The governor of the Bank of England has warned major corporations that they have two years to agree rules for reporting climate risks before global regulators devise their own and make them compulsory.
Mark Carney said companies should use their next two annual financial reports to road test how they document the impact of the climate emergency on their businesses.
He said progress had been made by many of the largest banks and energy companies to harmonise how they report their risks, but added: “Progress in both quantity and quality is uneven across sectors.”
Speaking in Tokyo at a conference held by the Taskforce on Climate-related Financial Disclosures (TCFD), Carney said there was an appetite among investors to support companies that understand their climate risks following research that showed they were likely to expand at a faster rate.
“The TCFD needs to reach a definitive view of what counts as a high quality disclosure before they become mandatory.
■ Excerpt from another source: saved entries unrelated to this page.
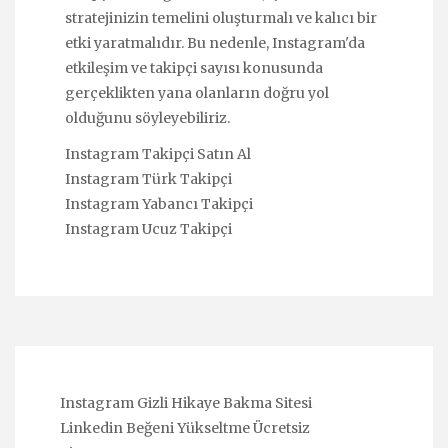
stratejinizin temelini oluşturmalı ve kalıcı bir
etki yaratmalıdır. Bu nedenle, Instagram'da
etkileşim ve takipçi sayısı konusunda
gerçeklikten yana olanların doğru yol
olduğunu söyleyebiliriz.
Instagram Takipçi Satın Al
Instagram Türk Takipçi
Instagram Yabancı Takipçi
Instagram Ucuz Takipçi
Instagram Gizli Hikaye Bakma Sitesi
Linkedin Beğeni Yükseltme Ücretsiz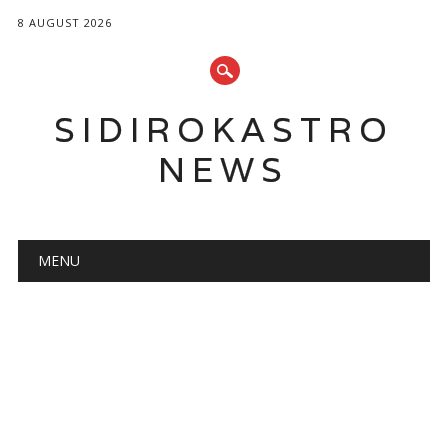
8 AUGUST 2026
SIDIROKASTRO
NEWS
Main menu
Skip
MENU
to
content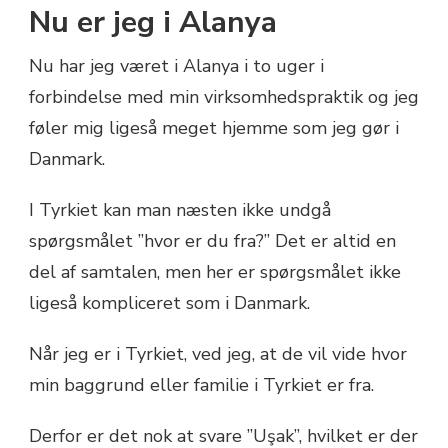
Nu er jeg i Alanya
Nu har jeg været i Alanya i to uger i
forbindelse med min virksomhedspraktik og jeg
føler mig ligeså meget hjemme som jeg gør i
Danmark.
I Tyrkiet kan man næsten ikke undgå
spørgsmålet ”hvor er du fra?” Det er altid en
del af samtalen, men her er spørgsmålet ikke
ligeså kompliceret som i Danmark.
Når jeg er i Tyrkiet, ved jeg, at de vil vide hvor
min baggrund eller familie i Tyrkiet er fra.
Derfor er det nok at svare ”Uşak”, hvilket er der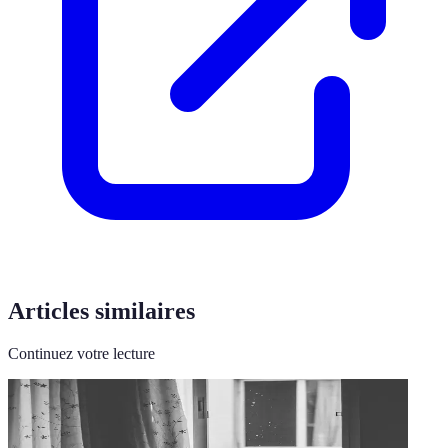
Articles similaires
Continuez votre lecture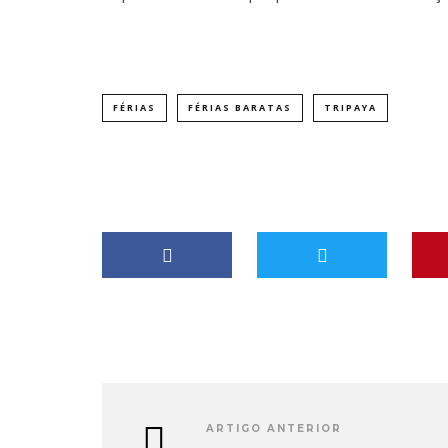
FÉRIAS
FÉRIAS BARATAS
TRIPAYA
ARTIGO ANTERIOR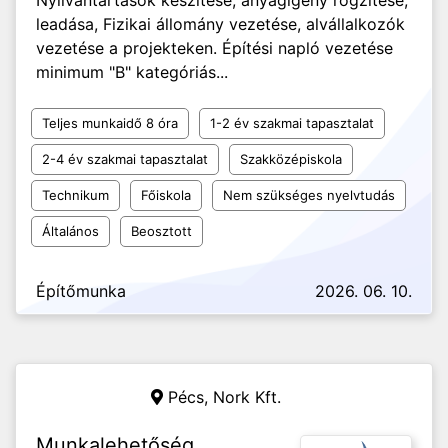
Nyilvántartások készítése, anyagigény rögzítése,
leadása, Fizikai állomány vezetése, alvállalkozók
vezetése a projekteken. Építési napló vezetése
minimum "B" kategóriás...
Teljes munkaidő 8 óra
1-2 év szakmai tapasztalat
2-4 év szakmai tapasztalat
Szakközépiskola
Technikum
Főiskola
Nem szükséges nyelvtudás
Általános
Beosztott
Építőmunka
2026. 06. 10.
Pécs,
Nork Kft.
Munkalehetőség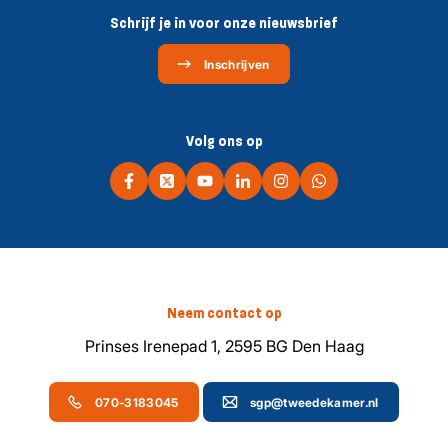
Schrijf je in voor onze nieuwsbrief
Inschrijven
Volg ons op
Neem contact op
Prinses Irenepad 1, 2595 BG Den Haag
070-3183045
sgp@tweedekamer.nl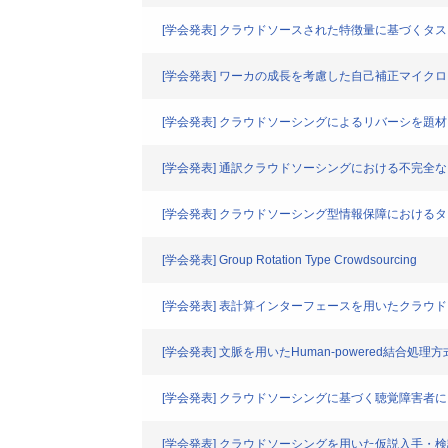
[学会発表] クラウドソースされた特徴量に基づくタ
[学会発表] ワーカの成長を考慮した自己補正マイク
[学会発表] クラウドソーシングによるリバーシを題
[学会発表] 通訳クラウドソーシングにおける不完全
[学会発表] クラウドソーシング型情報保障における
[学会発表] Group Rotation Type Crowdsourcing
[学会発表] 表計算インターフェースを用いたクラウ
[学会発表] 文脈を用いたHuman-powered結合処理
[学会発表] クラウドソーシングに基づく聴覚障害者
[学会発表] クラウドソーシングを用いた仮説入手・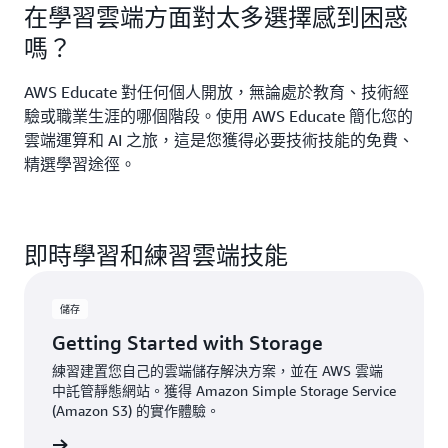
在學習雲端方面對太多選擇感到困惑
嗎？
AWS Educate 對任何個人開放，無論處於教育、技術經
驗或職業生涯的哪個階段。使用 AWS Educate 簡化您的
雲端運算和 AI 之旅，這是您獲得必要技術技能的免費、
精選學習途徑。
即時學習和練習雲端技能
儲存
Getting Started with Storage
練習建置您自己的雲端儲存解決方案，並在 AWS 雲端
中託管靜態網站。獲得 Amazon Simple Storage Service
(Amazon S3) 的實作體驗。
立即註冊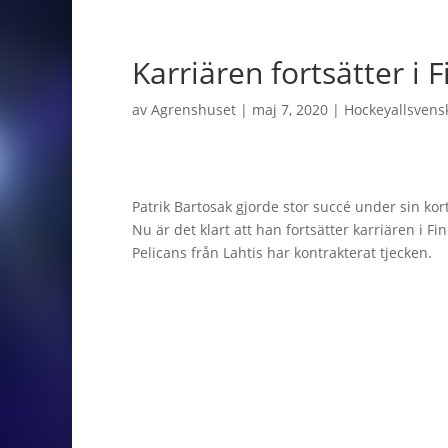
Karriären fortsätter i 
av
Agrenshuset
|
maj 7, 2020
|
Hockeyallsvens
Patrik Bartosak gjorde stor succé under sin ko
Nu är det klart att han fortsätter karriären i Fi
Pelicans från Lahtis har kontrakterat tjecken.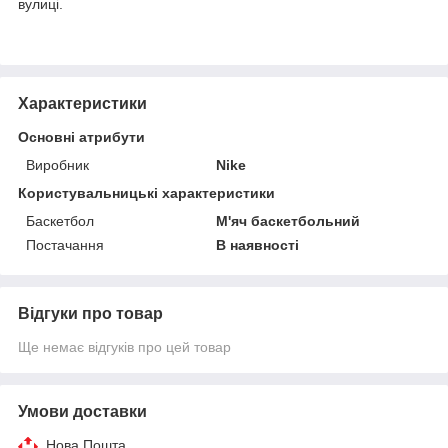
вулиці.
Характеристики
Основні атрибути
Виробник
Nike
Користувальницькі характеристики
Баскетбол
М'яч баскетбольний
Постачання
В наявності
Відгуки про товар
Ще немає відгуків про цей товар
Умови доставки
Нова Пошта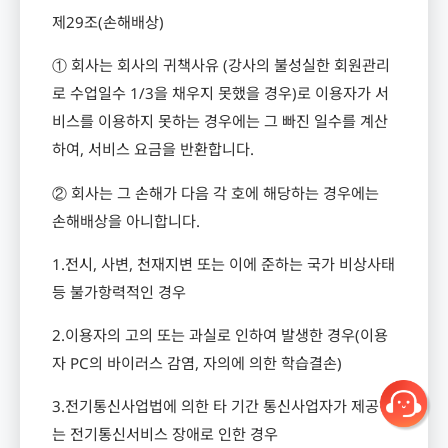
제
29
조
(
손해배상
)
① 회사는 회사의 귀책사유
(
강사의 불성실한 회원관리
로 수업일수
1/3
을 채우지 못했을 경우
)
로 이용자가 서
비스를 이용하지 못하는 경우에는 그 빠진 일수를 계산
하여
,
서비스 요금을 반환합니다
.
② 회사는 그 손해가 다음 각 호에 해당하는 경우에는
손해배상을 아니합니다
.
1.
전시
,
사변
,
천재지변 또는 이에 준하는 국가 비상사태
등 불가항력적인 경우
2.
이용자의 고의 또는 과실로 인하여 발생한 경우
(
이용
자
PC
의 바이러스 감염
,
자의에 의한 학습결손
)
3.
전기통신사업법에 의한 타 기간 통신사업자가 제공하
는 전기통신서비스 장애로 인한 경우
In my view the next two reporting periods should balance the urgency of the task and the imperative of getting it right,” he said.
“This is best delivered by the current process of disclosure by the users of capital, reaction by the suppliers of capital, and adjustment of these standards to ensure that the TCFD metrics are as comparable, efficient and as decision-useful as possible.”
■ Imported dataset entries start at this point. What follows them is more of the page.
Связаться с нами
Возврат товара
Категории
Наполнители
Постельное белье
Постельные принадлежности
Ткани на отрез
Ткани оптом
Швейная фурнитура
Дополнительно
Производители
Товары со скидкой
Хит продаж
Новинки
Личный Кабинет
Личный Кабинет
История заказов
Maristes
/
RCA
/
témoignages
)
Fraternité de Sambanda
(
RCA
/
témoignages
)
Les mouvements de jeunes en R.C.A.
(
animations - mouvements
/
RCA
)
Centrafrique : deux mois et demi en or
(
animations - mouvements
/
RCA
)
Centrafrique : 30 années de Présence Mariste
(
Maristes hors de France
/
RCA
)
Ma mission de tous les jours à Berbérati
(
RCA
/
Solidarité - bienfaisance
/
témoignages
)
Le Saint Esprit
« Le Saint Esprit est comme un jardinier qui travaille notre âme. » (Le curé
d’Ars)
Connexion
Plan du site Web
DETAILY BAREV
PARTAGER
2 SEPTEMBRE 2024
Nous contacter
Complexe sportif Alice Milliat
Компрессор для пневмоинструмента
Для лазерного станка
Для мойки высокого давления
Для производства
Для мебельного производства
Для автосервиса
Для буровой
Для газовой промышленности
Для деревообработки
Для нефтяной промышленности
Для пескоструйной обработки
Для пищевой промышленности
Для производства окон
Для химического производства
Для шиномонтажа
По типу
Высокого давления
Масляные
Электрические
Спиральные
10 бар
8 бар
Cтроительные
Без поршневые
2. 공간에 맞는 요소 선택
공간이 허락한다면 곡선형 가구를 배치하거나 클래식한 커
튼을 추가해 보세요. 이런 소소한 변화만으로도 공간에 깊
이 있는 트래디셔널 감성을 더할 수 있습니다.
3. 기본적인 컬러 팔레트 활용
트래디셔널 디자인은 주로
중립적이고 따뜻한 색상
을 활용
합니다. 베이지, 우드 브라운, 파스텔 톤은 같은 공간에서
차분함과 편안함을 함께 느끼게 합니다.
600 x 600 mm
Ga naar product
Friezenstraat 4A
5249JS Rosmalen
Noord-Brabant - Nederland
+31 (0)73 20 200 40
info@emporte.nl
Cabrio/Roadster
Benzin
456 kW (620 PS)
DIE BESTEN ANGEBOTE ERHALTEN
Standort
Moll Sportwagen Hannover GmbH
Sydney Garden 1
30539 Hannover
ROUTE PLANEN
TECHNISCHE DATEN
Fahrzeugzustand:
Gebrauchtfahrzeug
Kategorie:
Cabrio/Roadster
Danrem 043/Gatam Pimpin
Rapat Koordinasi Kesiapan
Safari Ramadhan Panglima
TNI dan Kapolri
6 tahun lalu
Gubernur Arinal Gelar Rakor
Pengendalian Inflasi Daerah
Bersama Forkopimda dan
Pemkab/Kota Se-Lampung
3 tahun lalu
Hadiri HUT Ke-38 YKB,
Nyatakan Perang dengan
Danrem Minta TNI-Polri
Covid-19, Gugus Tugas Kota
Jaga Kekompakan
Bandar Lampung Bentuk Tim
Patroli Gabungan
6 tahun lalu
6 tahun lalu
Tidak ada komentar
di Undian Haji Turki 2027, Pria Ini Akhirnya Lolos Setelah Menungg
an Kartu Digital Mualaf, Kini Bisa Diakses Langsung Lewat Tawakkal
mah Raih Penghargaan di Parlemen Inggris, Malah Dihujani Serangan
Carney launched the TCFD in 2015 with Michael Bloomberg, the billionaire owner of the financial data provider that carries his name.
Bloomberg took on the role as founder and head of the organisation, tapping his vast contact list of chief executives and financiers to convince them that reporting the impact of their businesses on the environment and the way they would be affected by rising temperatures was a precondition of tackling the climate emergency.
The former New York mayor has signed up a range of banks, asset managers, pension funds and insurers that control balance sheets totalling $120tn (£98tn) to the project. He says four-fifths of the top 1,100 companies operating from the G20 countries are disclosing climate-related financial risks in line with some of the TCFD recommendations.
The aim is to develop a series of rules governing how companies report the effect of warming temperatures on their businesses alongside data showing the contribution of their activities to the problem.
With trillions of dollars needed to build climate-friendly infrastructure, investors needed to know which companies to back and which to shun, Carney said.
Some companies have discovered that their activities would contribute to the planet warming by 3C or more, breaching the Paris climate agreement limit.
Carney said: “Consistent with the Paris accord’s objective to stabilise temperature increases to below two degrees, many governments are now committing to reaching net zero carbon by 2050.”
He said: “In convening this summit, Prime Minister [Shinzo] Abe [of Japan] has rightly highlighted the enormous investments that will be necessary to deliver these objectives.
“With an estimated $90tn of infrastructure spending expected between 2015 and 2030, the right decisions now can make sure those investments are both financially rewarding and environmentally sustainable.”
Carney said the popularity of the TCFD initiative meant three-quarters of investors were using its disclosure rules before buying company shares.
In the summer Carney said the Bank of England planned to stress-test banks for catastrophic climate-linked financial risks as part of its annual health check of the banking system in 2021.
It said it would look at the risks facing UK banks from a dramatic rise in global temperatures and mounting natural disasters, as well as a separate scenario where governments introduce new rules to limit the burning of fossil fuels.